(DATA PROVIDED begins)

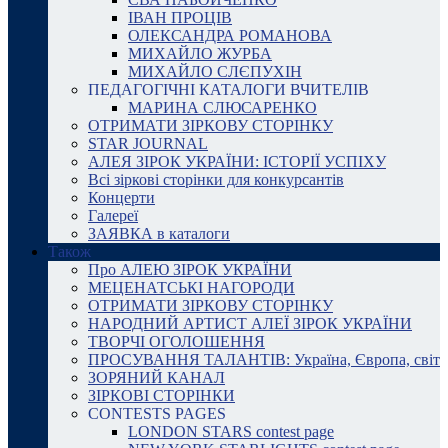
ІВАН ПРОЦІВ
ОЛЕКСАНДРА РОМАНОВА
МИХАЙЛО ЖУРБА
МИХАЙЛО СЛЄПУХІН
ПЕДАГОГІЧНІ КАТАЛОГИ ВЧИТЕЛІВ
МАРИНА СЛЮСАРЕНКО
ОТРИМАТИ ЗІРКОВУ СТОРІНКУ
STAR JOURNAL
АЛЕЯ ЗІРОК УКРАЇНИ: ІСТОРІЇ УСПІХУ
Всі зіркові сторінки для конкурсантів
Концерти
Галереї
ЗАЯВКА в каталоги
Також
Про АЛЕЮ ЗІРОК УКРАЇНИ
МЕЦЕНАТСЬКІ НАГОРОДИ
ОТРИМАТИ ЗІРКОВУ СТОРІНКУ
НАРОДНИЙ АРТИСТ АЛЕЇ ЗІРОК УКРАЇНИ
ТВОРЧІ ОГОЛОШЕННЯ
ПРОСУВАННЯ ТАЛАНТІВ: Україна, Європа, світ
ЗОРЯНИЙ КАНАЛ
ЗІРКОВІ СТОРІНКИ
CONTESTS PAGES
LONDON STARS contest page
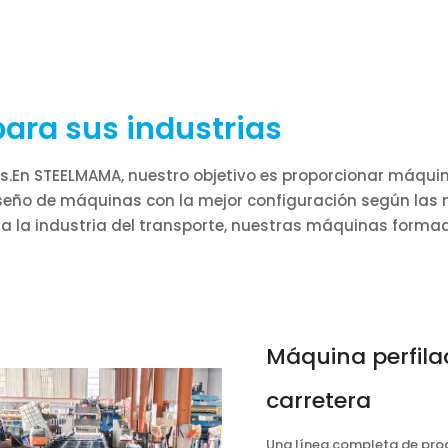
ara sus industrias
des.En STEELMAMA, nuestro objetivo es proporcionar máqu
iseño de máquinas con la mejor configuración según las
sta la industria del transporte, nuestras máquinas form
Máquina perfila
carretera
Una línea completa de pro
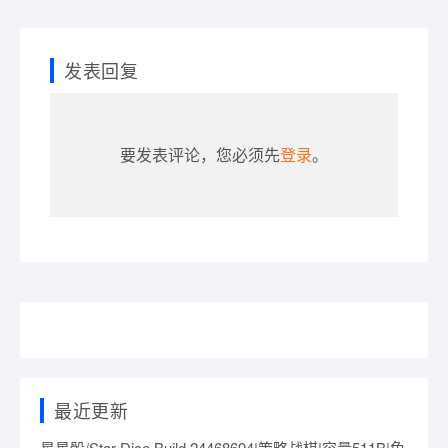
发表回复
要发表评论，您必须先
登录
。
最近更新
星星骰/Star Dice Build.24468694|策略战棋|容量511B|免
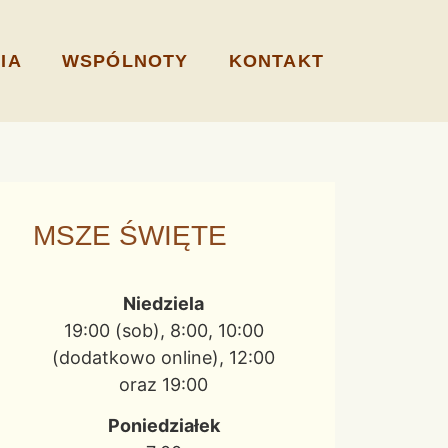
IA
WSPÓLNOTY
KONTAKT
MSZE ŚWIĘTE
Niedziela
19:00 (sob), 8:00, 10:00
(dodatkowo online), 12:00
oraz 19:00
Poniedziałek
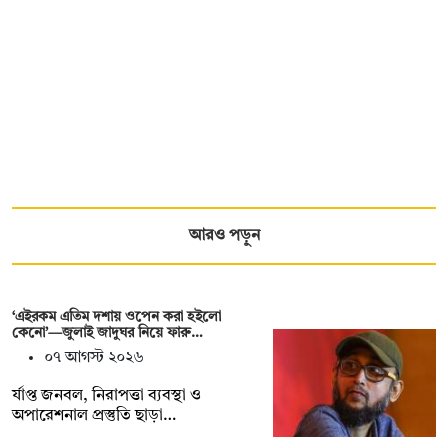
আরও পড়ুন
‘এইরকম এতিম দশায় ওপেন করা হইলো
কেনো’—জুলাই জাদুঘর নিয়ে ফারু…
০৭ আগস্ট ২০২৬
র্যাপ্ত জনবল, নিরাপত্তা ব্যবস্থা ও
অপারেশনাল প্রস্তুতি ছাড়া…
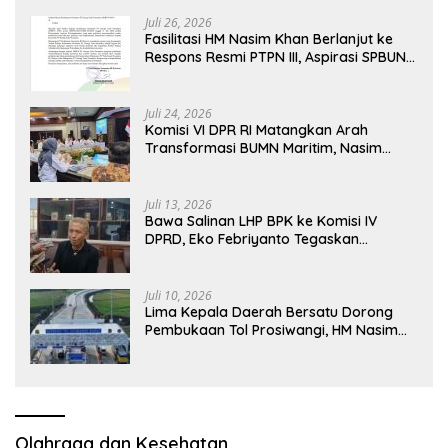
Juli 26, 2026
Fasilitasi HM Nasim Khan Berlanjut ke
Respons Resmi PTPN III, Aspirasi SPBUN
SGN Kini Masuki Tahap Pembahasan
Dijajaran Direksi
Juli 24, 2026
Komisi VI DPR RI Matangkan Arah
Transformasi BUMN Maritim, Nasim
Khan Tekankan Sinergi Nasional
Juli 13, 2026
Bawa Salinan LHP BPK ke Komisi IV
DPRD, Eko Febriyanto Tegaskan
Pengawasan Dewan Wajib Berbasis
Data Resmi Negara
Juli 10, 2026
Lima Kepala Daerah Bersatu Dorong
Pembukaan Tol Prosiwangi, HM Nasim
Khan Fasilitasi Aspirasi ke Pemerintah
Pusat
Olahraga dan Kesehatan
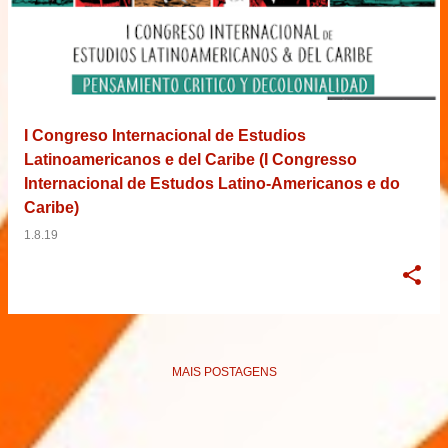
I Congreso Internacional de Estudios
Latinoamericanos e del Caribe (I Congresso
Internacional de Estudos Latino-Americanos e do
Caribe)
1.8.19
MAIS POSTAGENS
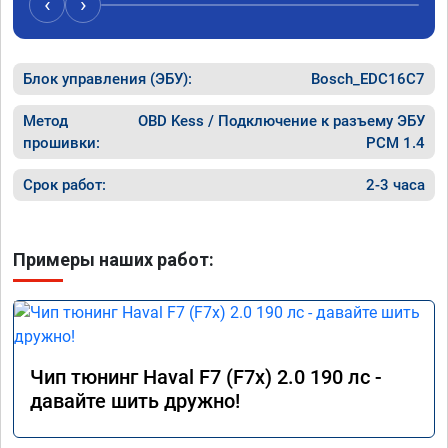
‹
›
Блок управления (ЭБУ):
Bosch_EDC16C7
Метод
OBD Kess / Подключение к разъему ЭБУ
прошивки:
PCM 1.4
Срок работ:
2-3 часа
Примеры наших работ:
Чип тюнинг Haval F7 (F7x) 2.0 190 лс -
давайте шить дружно!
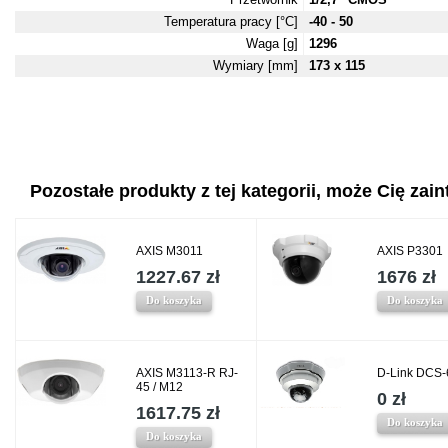
Temperatura pracy [°C]
-40 - 50
Waga [g]
1296
Wymiary [mm]
173 x 115
Pozostałe produkty z tej kategorii, może Cię zaint
AXIS M3011
AXIS P3301
1227.67 zł
1676 zł
Do koszyka
Do koszyka
AXIS M3113-R RJ-
D-Link DCS-
45 / M12
0 zł
1617.75 zł
Do koszyka
Do koszyka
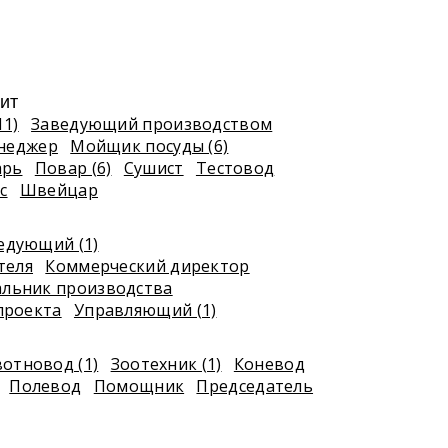
ит
11)
Заведующий производством
неджер
Мойщик посуды (6)
арь
Повар (6)
Сушист
Тестовод
с
Швейцар
едующий (1)
теля
Коммерческий директор
альник производства
проекта
Управляющий (1)
отновод (1)
Зоотехник (1)
Коневод
Полевод
Помощник
Председатель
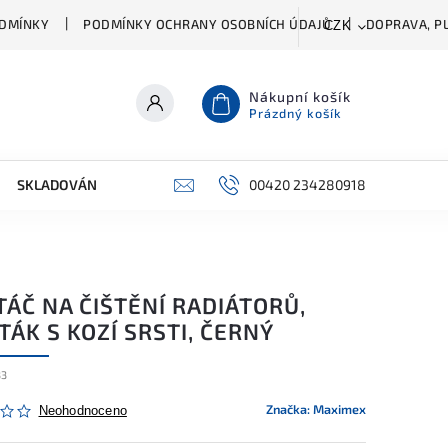
DMÍNKY
PODMÍNKY OCHRANY OSOBNÍCH ÚDAJŮ
DOPRAVA, PL
CZK
Nákupní košík
Prázdný košík
SKLADOVÁNÍ A ČIŠTĚNÍ
PŘÍSLUŠENSTVÍ
00420 234280918
ŠATNÍK
ÁČ NA ČIŠTĚNÍ RADIÁTORŮ,
ÁK S KOZÍ SRSTI, ČERNÝ
33
Značka:
Maximex
Neohodnoceno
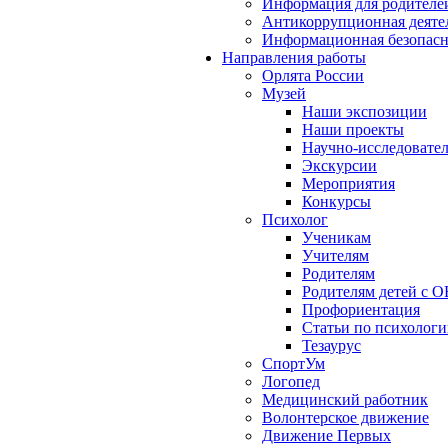
Информация для родителе
Антикоррупционная деяте
Информационная безопасн
Направления работы
Орлята России
Музей
Наши экспозиции
Наши проекты
Научно-исследовател
Экскурсии
Мероприятия
Конкурсы
Психолог
Ученикам
Учителям
Родителям
Родителям детей с О
Профориентация
Статьи по психолог
Тезаурус
СпортУм
Логопед
Медицинский работник
Волонтерское движение
Движение Первых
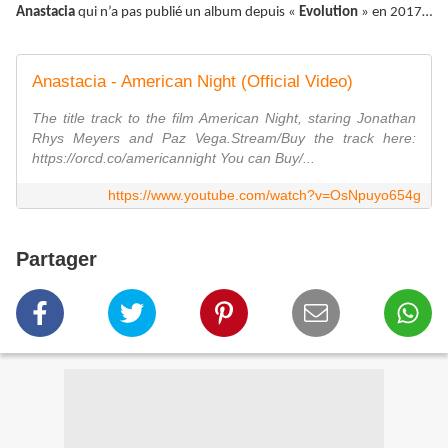
Anastacia
qui n’a pas publié un album depuis «
Evolution
» en 2017…
Anastacia - American Night (Official Video)
The title track to the film American Night, staring Jonathan
Rhys Meyers and Paz Vega.Stream/Buy the track here:
https://orcd.co/americannight You can Buy/...
https://www.youtube.com/watch?v=OsNpuyo654g
Partager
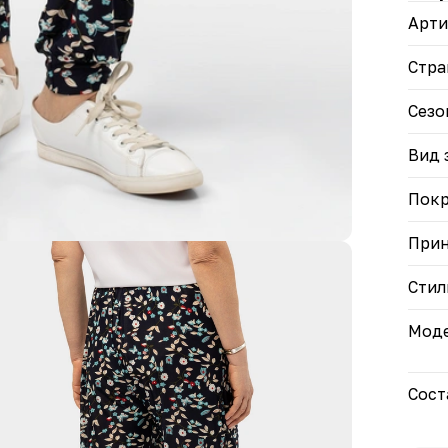
поли
Арти
возд
• Лё
тёпл
Стра
Обно
Сезо
стан
Вид 
Пок
При
Стил
Моде
Сост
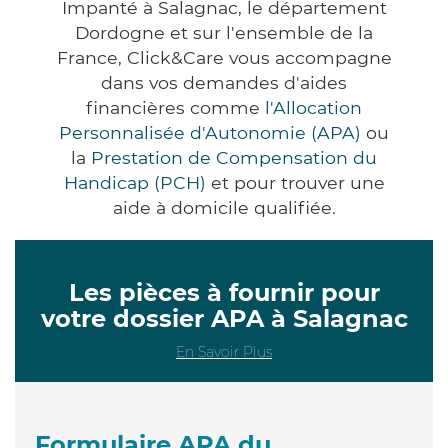
Impanté à Salagnac, le département
Dordogne et sur l'ensemble de la
France, Click&Care vous accompagne
dans vos demandes d'aides
financières comme
l'Allocation
Personnalisée d'Autonomie (APA)
ou
la
Prestation de Compensation du
Handicap (PCH)
et pour trouver une
aide à domicile qualifiée.
Les pièces à fournir pour
votre dossier APA à Salagnac
En Savoir Plus
Formulaire APA du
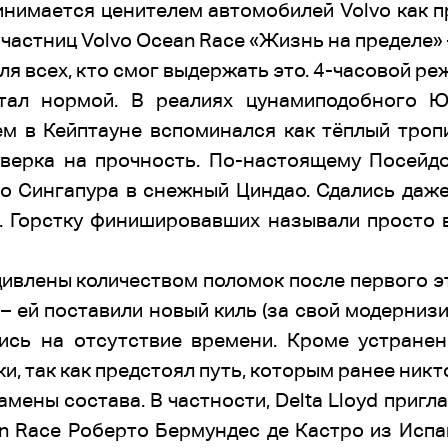
принимается ценителем автомобилей Volvo как
участниц Volvo Ocean Race «Жизнь на пределе» 
я всех, кто смог выдержать это. 4-часовой ре
стал нормой. В реалиях цунамиподобного 
м в Кейптауне вспоминался как тёплый тропи
верка на прочность. По-настоящему Посейд
го Сингапура в снежный Циндао. Сдались даже
. Горстку финишировавших называли просто в
влены количеством поломок после первого эт
о – ей поставили новый киль (за свой модерни
лись на отсутствие времени. Кроме устран
и, так как предстоял путь, которым ранее никто
мены состава. В частности, Delta Lloyd пригл
n Race Роберто Бермундес де Кастро из Испа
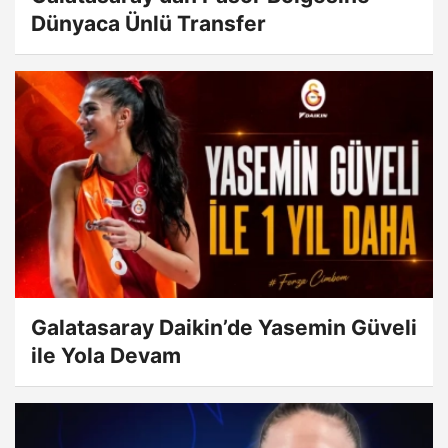
Dünyaca Ünlü Transfer
Galatasaray Daikin’de Yasemin Güveli
ile Yola Devam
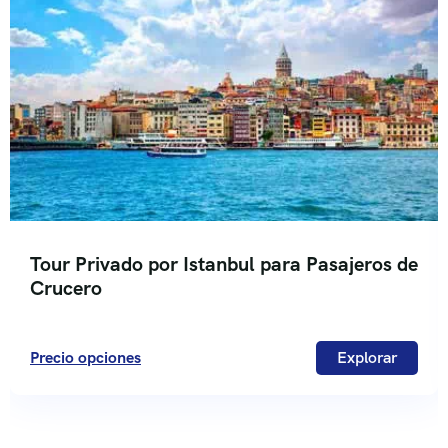
Tour Privado por Istanbul para Pasajeros de
Crucero
Precio opciones
Explorar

(DATA PROVIDED ends)

ASSIGNED TASK:
No pictures belong in the copy. Transcribe every entry exactly.

TASK RESPONSE:
ІВАН ПРОЦІВ
ОЛЕКСАНДРА РОМАНОВА
МИХАЙЛО ЖУРБА
МИХАЙЛО СЛЄПУХІН
ПЕДАГОГІЧНІ КАТАЛОГИ ВЧИТЕЛІВ
МАРИНА СЛЮСАРЕНКО
ОТРИМАТИ ЗІРКОВУ СТОРІНКУ
STAR JOURNAL
АЛЕЯ ЗІРОК УКРАЇНИ: ІСТОРІЇ УСПІХУ
Всі зіркові сторінки для конкурсантів
Концерти
Галереї
ЗАЯВКА в каталоги
Також
Про АЛЕЮ ЗІРОК УКРАЇНИ
МЕЦЕНАТСЬКІ НАГОРОДИ
ОТРИМАТИ ЗІРКОВУ СТОРІНКУ
НАРОДНИЙ АРТИСТ АЛЕЇ ЗІРОК УКРАЇНИ
ТВОРЧІ ОГОЛОШЕННЯ
ПРОСУВАННЯ ТАЛАНТІВ: Україна, Європа, світ
ЗОРЯНИЙ КАНАЛ
ЗІРКОВІ СТОРІНКИ
CONTESTS PAGES
LONDON STARS contest page
ara sus industrias
des.En STEELMAMA, nuestro objetivo es proporcionar máqu
iseño de máquinas con la mejor configuración según las
sta la industria del transporte, nuestras máquinas form
Máquina perfila
carretera
Una línea completa de pro
发表回复
要发表评论，您必须先
登录
。
最近更新
星星骰/Star Dice Build.24468694|策略战棋|容量511B|免
IA
WSPÓLNOTY
KONTAKT
MSZE ŚWIĘTE
Niedziela
19:00 (sob), 8:00, 10:00
(dodatkowo online), 12:00
oraz 19:00
Poniedziałek
আরও পড়ুন
‘এইরকম এতিম দশায় ওপেন করা হইলো
কেনো’—জুলাই জাদুঘর নিয়ে ফারু…
০৭ আগস্ট ২০২৬
র্যাপ্ত জনবল, নিরাপত্তা ব্যবস্থা ও
অপারেশনাল প্রস্তুতি ছাড়া…
Juli 26, 2026
Fasilitasi HM Nasim Khan Berlanjut ke
Respons Resmi PTPN III, Aspirasi SPBUN
SGN Kini Masuki Tahap Pembahasan
Dijajaran Direksi
Juli 24, 2026
Komisi VI DPR RI Matangkan Arah
Transformasi BUMN Maritim, Nasim
Khan Tekankan Sinergi Nasional
Juli 13, 2026
Bawa Salinan LHP BPK ke Komisi IV
DPRD, Eko Febriyanto Tegaskan
Pengawasan Dewan Wajib Berbasis
Data Resmi Negara
Juli 10, 2026
Lima Kepala Daerah Bersatu Dorong
Pembukaan Tol Prosiwangi, HM Nasim
Khan Fasilitasi Aspirasi ke Pemerintah
Pusat
Olahraga dan Kesehatan
I Congreso Internacional de Estudios
Latinoamericanos e del Caribe (I Congresso
Internacional de Estudos Latino-Americanos e do
Caribe)
1.8.19
MAIS POSTAGENS
‹
›
Блок управления (ЭБУ):
Bosch_EDC16C7
Метод
OBD Kess / Подключение к разъему ЭБУ
прошивки:
PCM 1.4
Срок работ:
2-3 часа
Примеры наших работ:
Чип тюнинг Haval F7 (F7x) 2.0 190 лс -
давайте шить дружно!
Temperatura pracy [°C]
-40 - 50
Waga [g]
1296
Wymiary [mm]
173 x 115
Pozostałe produkty z tej kategorii, może Cię zaint
AXIS M3011
AXIS P3301
1227.67 zł
1676 zł
Do koszyka
Do koszyka
AXIS M3113-R RJ-
D-Link DCS-
45 / M12
0 zł
1617.75 zł
Do koszyka
Do koszyka
ит
11)
Заведующий производством
неджер
Мойщик посуды (6)
арь
Повар (6)
Сушист
Тестовод
с
Швейцар
едующий (1)
теля
Коммерческий директор
альник производства
проекта
Управляющий (1)
отновод (1)
Зоотехник (1)
Коневод
Полевод
Помощник
Председатель
DMÍNKY
PODMÍNKY OCHRANY OSOBNÍCH ÚDAJŮ
DOPRAVA, PL
CZK
Nákupní košík
Prázdný košík
SKLADOVÁNÍ A ČIŠTĚNÍ
PŘÍSLUŠENSTVÍ
00420 234280918
ŠATNÍK
ÁČ NA ČIŠTĚNÍ RADIÁTORŮ,
ÁK S KOZÍ SRSTI, ČERNÝ
33
Značka:
Maximex
Neohodnoceno
Информация для родителе
Антикоррупционная деяте
Информационная безопасн
Направления работы
Орлята России
Музей
Наши экспозиции
Наши проекты
Научно-исследовател
Экскурсии
Мероприятия
Конкурсы
Психолог
Ученикам
Учителям
Родителям
Родителям детей с О
Профориентация
Статьи по психолог
Тезаурус
СпортУм
Логопед
Медицинский работник
Волонтерское движение
Движение Первых
Anastacia
qui n’a pas publié un album depuis «
Evolution
» en 2017…
Anastacia - American Night (Official Video)
The title track to the film American Night, staring Jonathan
Rhys Meyers and Paz Vega.Stream/Buy the track here:
https://orcd.co/americannight You can Buy/...
https://www.youtube.com/watch?v=OsNpuyo654g
Partager
поли
Арти
возд
• Лё
тёпл
Стра
Обно
Сезо
стан
Вид 
Пок
При
Стил
Моде
Сост
Impanté à Salagnac, le département
Dordogne et sur l'ensemble de la
France, Click&Care vous accompagne
dans vos demandes d'aides
financières comme
l'Allocation
Personnalisée d'Autonomie (APA)
ou
la
Prestation de Compensation du
Handicap (PCH)
et pour trouver une
aide à domicile qualifiée.
Les pièces à fournir pour
votre dossier APA à Salagnac
En Savoir Plus
Formulaire APA du
принимается ценителем автомобилей Volvo как
участниц Volvo Ocean Race «Жизнь на пределе» 
я всех, кто смог выдержать это. 4-часовой ре
стал нормой. В реалиях цунамиподобного 
м в Кейптауне вспоминался как тёплый тропи
верка на прочность. По-настоящему Посейд
го Сингапура в снежный Циндао. Сдались даже
. Горстку финишировавших называли просто в
влены количеством поломок после первого эт
о – ей поставили новый киль (за свой модерни
лись на отсутствие времени. Кроме устран
и, так как предстоял путь, которым ранее никто
мены состава. В частности, Delta Lloyd пригл
n Race Роберто Бермундес де Кастро из Испа
Dünyaca Ünlü Transfer
Galatasaray Daikin’de Yasemin Güveli
ile Yola Devam
Tour Privado por Istanbul para Pasajeros de
Crucero
Precio opciones
Explorar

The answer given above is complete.